Une fois établi, le principe de réalité permet de reconnaître les contraintes de l’environnement auxquelles il faut se plier, si l’on veut arriver à ses fins. Ce principe d'objectivité permet une efficience adaptative. Une consolidation insuffisante de la capacité d'identification de la réalité dans l'enfance aura des conséquences définitives. La part d’objectivité de l’expérience constitue la base de notre adaptation concrète et sociale. Si cette part d’objectivité se dérobe, l’adaptation devient précaire ou impossible.

C’est le cas lors de l’absorption de produits psychotropes (LSD, psilocybine) ou lors d’épisodes pathologiques. Dans ces cas, l’attribution des phénomènes à soi ou à la réalité, l’existence du monde environnant et des autres deviennent incertains. Les perceptions sont étranges et fantastiques. La pensée prend une tournure délirante, car elle cherche à expliquer des phénomènes bizarres que l’expérience donne pour être sans conteste la réalité.

L’idée d’une construction de la réalité grâce à une fonction cognitive, spécifique a été avancée en 1937 par Jean Piaget (La construction du réel chez l’enfant). L’auteur décrit la façon dont l’enfant édifie activement son expérience concrète, ce qui implique une réalité construite dans l'interaction. Il montre l'édification successive des schèmes concernant les choses (les objets), l’espace, les relations causales et le temps. Piaget constate le passage d’un état dans lequel le monde est centré sur l’individu qui croit le diriger tout en s’ignorant lui-même, à un état dans lequel l’individu se situe dans un environnement indépendant de son activité et de ses volontés. L’expérience concrète se façonne en s’accommodant à l’environnement.

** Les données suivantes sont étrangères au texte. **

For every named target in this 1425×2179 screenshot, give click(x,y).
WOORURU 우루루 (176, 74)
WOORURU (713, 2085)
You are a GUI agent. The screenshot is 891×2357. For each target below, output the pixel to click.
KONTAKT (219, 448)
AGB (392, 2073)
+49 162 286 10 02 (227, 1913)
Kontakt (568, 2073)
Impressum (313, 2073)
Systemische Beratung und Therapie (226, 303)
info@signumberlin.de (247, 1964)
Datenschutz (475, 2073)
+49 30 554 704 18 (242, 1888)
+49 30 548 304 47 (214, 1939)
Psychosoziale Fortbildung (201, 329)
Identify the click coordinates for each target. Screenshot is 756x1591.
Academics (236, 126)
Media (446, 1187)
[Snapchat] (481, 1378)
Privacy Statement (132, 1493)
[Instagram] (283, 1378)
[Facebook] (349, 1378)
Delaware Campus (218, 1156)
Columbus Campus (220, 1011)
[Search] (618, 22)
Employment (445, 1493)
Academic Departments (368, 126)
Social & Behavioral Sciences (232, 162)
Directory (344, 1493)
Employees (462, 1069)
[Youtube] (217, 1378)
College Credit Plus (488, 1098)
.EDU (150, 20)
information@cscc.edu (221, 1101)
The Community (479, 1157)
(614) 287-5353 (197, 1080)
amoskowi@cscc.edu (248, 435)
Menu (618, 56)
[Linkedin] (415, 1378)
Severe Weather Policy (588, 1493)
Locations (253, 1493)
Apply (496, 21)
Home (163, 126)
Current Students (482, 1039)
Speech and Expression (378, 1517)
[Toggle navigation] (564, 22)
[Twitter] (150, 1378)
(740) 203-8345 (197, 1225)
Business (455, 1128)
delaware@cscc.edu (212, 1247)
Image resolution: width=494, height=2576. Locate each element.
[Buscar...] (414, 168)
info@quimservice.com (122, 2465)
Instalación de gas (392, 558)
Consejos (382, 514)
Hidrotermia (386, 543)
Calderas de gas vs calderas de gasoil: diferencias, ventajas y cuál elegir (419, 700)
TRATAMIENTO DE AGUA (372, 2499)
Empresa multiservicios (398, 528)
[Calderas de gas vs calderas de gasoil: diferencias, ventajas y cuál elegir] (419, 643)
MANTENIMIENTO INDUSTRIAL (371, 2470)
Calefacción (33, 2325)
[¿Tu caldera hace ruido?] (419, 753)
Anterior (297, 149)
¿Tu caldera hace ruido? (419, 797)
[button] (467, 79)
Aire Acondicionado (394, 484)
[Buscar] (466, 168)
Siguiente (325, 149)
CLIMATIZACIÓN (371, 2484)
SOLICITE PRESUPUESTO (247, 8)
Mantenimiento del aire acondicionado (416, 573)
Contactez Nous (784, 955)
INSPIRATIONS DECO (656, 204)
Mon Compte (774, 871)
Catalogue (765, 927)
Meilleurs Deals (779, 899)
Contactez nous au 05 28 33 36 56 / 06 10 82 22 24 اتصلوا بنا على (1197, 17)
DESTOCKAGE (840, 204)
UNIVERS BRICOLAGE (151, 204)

La réalité telle que l’expérience concrète nous la fait apparaître est mixte. Elle correspond à ce qui vient du réel (ce qui existe) mais elle dépend de nos capacités. Nous ne voyons pas les ultraviolets, nous n’entendons pas les ultrasons, ne percevons pas les galaxies, ni même les cellules de notre corps, ni le système économique qui nous fait vivre, ni les règles syntaxiques de notre langue, etc. De plus, cette expérience est trompeuse, car elle est influencée par l’imagination et la culture. L’expérience concrète ordinaire a tendance à s’ignorer elle-même pour ne constater que ses résultats, et donc à ne pas tenir compte de ses erreurs et limitations.